Informed how courts view small variations under patent law.

Reinforced that DoE applies only if the claimed invention is valid.

Case 5: Roche v. Cipla (2010, Delhi High Court)

Facts:

Roche alleged infringement of its cancer drug patent. Cipla made a similar formulation.

Court Reasoning:

Court explicitly recognized Doctrine of Equivalents, citing UK cases like Catnic Components Ltd. v. Hill & Smith Ltd.

Found infringement under DoE because Cipla’s product:

Performed substantially the same function

In substantially the same way

Achieved substantially the same result

Significance:

Strong affirmation of DoE in Indian context.

Courts emphasize functional similarity over literal claim language.

Case 6: Bayer v. Cipla (2012)

Facts:

Another pharmaceutical patent dispute over cancer drugs.

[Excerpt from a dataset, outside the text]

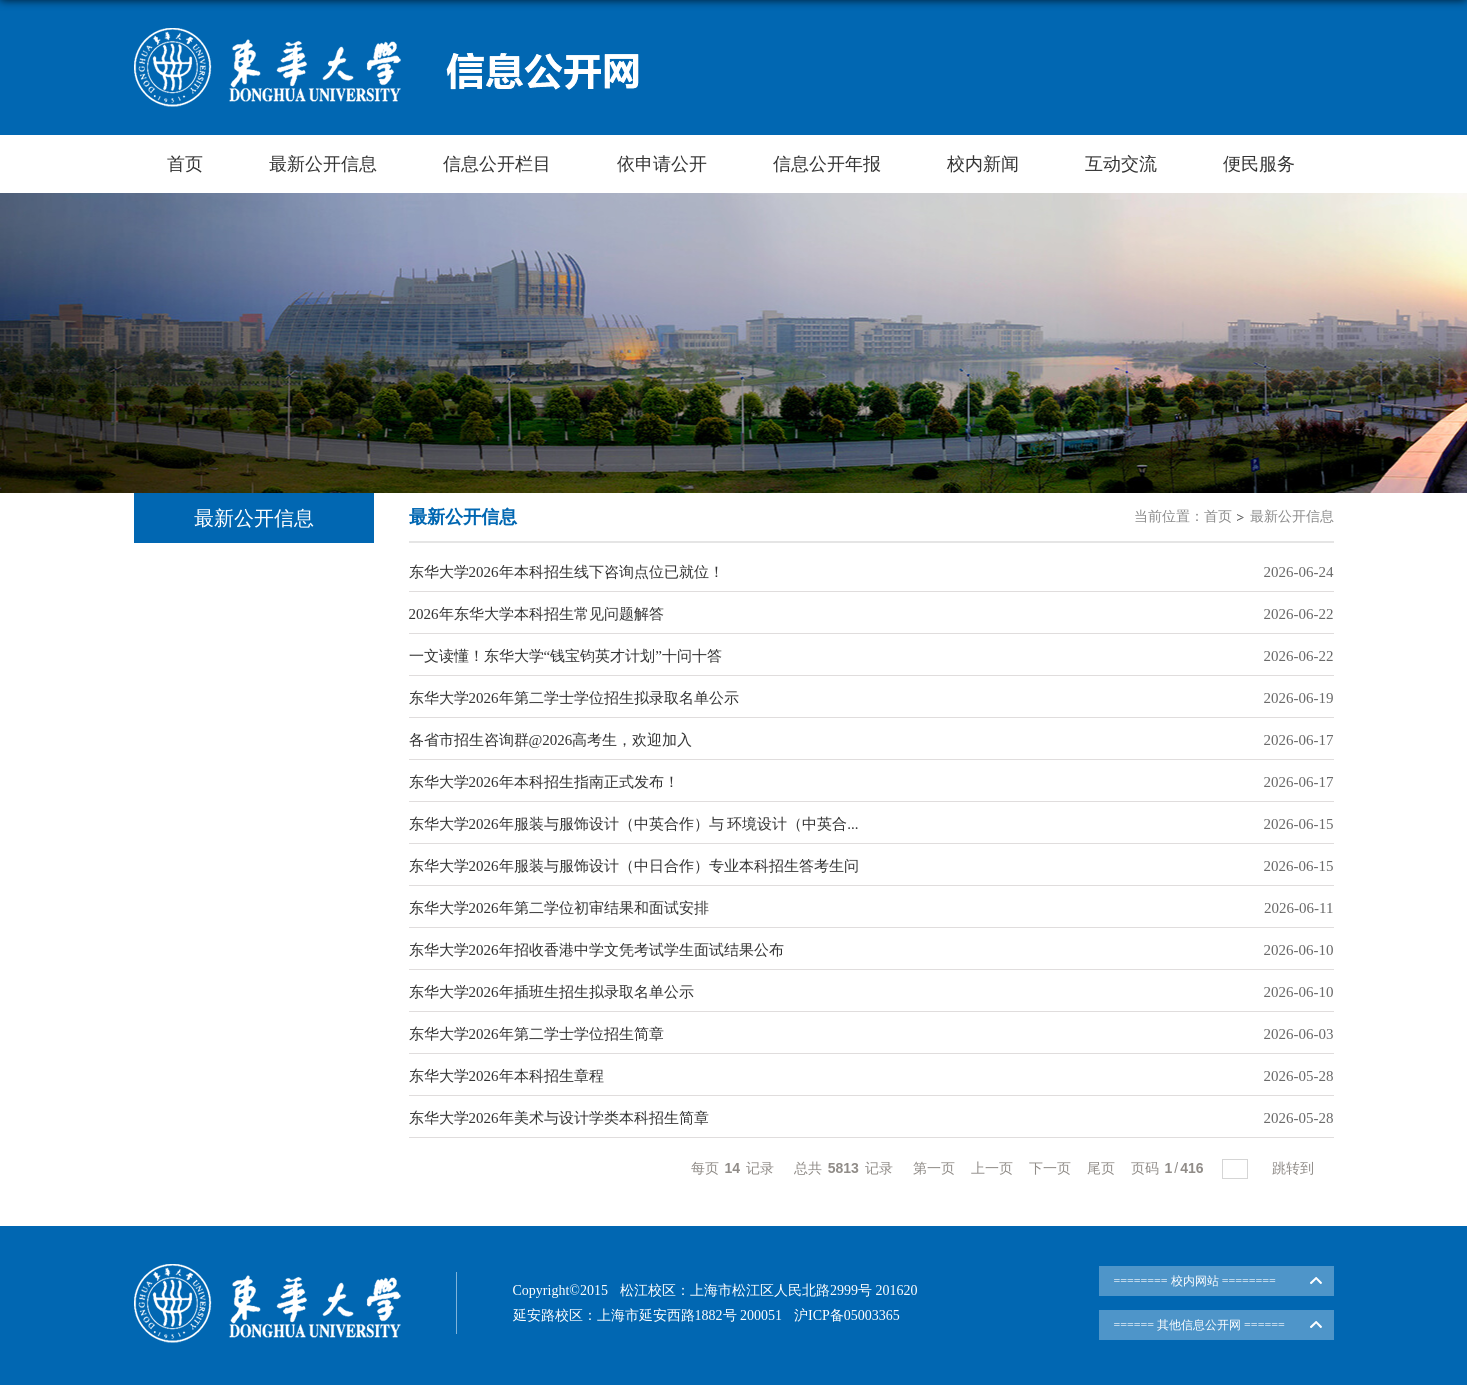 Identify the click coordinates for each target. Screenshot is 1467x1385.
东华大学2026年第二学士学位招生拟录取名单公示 (574, 698)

Cipla introduced minor substitutions to avoid literal infringement.

Court Reasoning:

Applied the “function-way-result” test.

Concluded that slight chemical modifications do not avoid infringement if overall function remains identical.

Court referenced U.S. and UK precedent.

Significance:

Indian courts consistently use DoE in pharmaceutical patent enforcement.

Minor differences are insufficient defense against infringement if core inventive concept is used.

3. Principles Extracted from Indian Cases

Functional Approach: Courts focus on whether the infringing product performs substantially the same function in substantially the same way to achieve the same result.

Doctrine is Not Unlimited:

Cannot cover inventions that are truly new and distinct.

Only applies where differences are trivial substitutions.

Common in Pharmaceuticals:

Most Indian DoE cases involve drug formulations, where slight chemical changes are common.

Reference to Foreign Jurisprudence:

UK: Catnic Components v. Hill & Smith

US: Graver Tank & Mfg. Co. v. Linde Air Products

Validity Requirement:

DoE is applied only to valid patents; an invalid patent cannot be enforced under DoE.

4. Summary Table of Indian DoE Cases

✅ Conclusion

The Doctrine of Equivalents in India:

Protects patentees from circumvention by trivial modifications.

Requires careful functional analysis: same function, same way, same result.

Primarily applied in pharmaceutical patents but can extend to other industries.

Courts refer to UK and US precedents to shape Indian doctrine.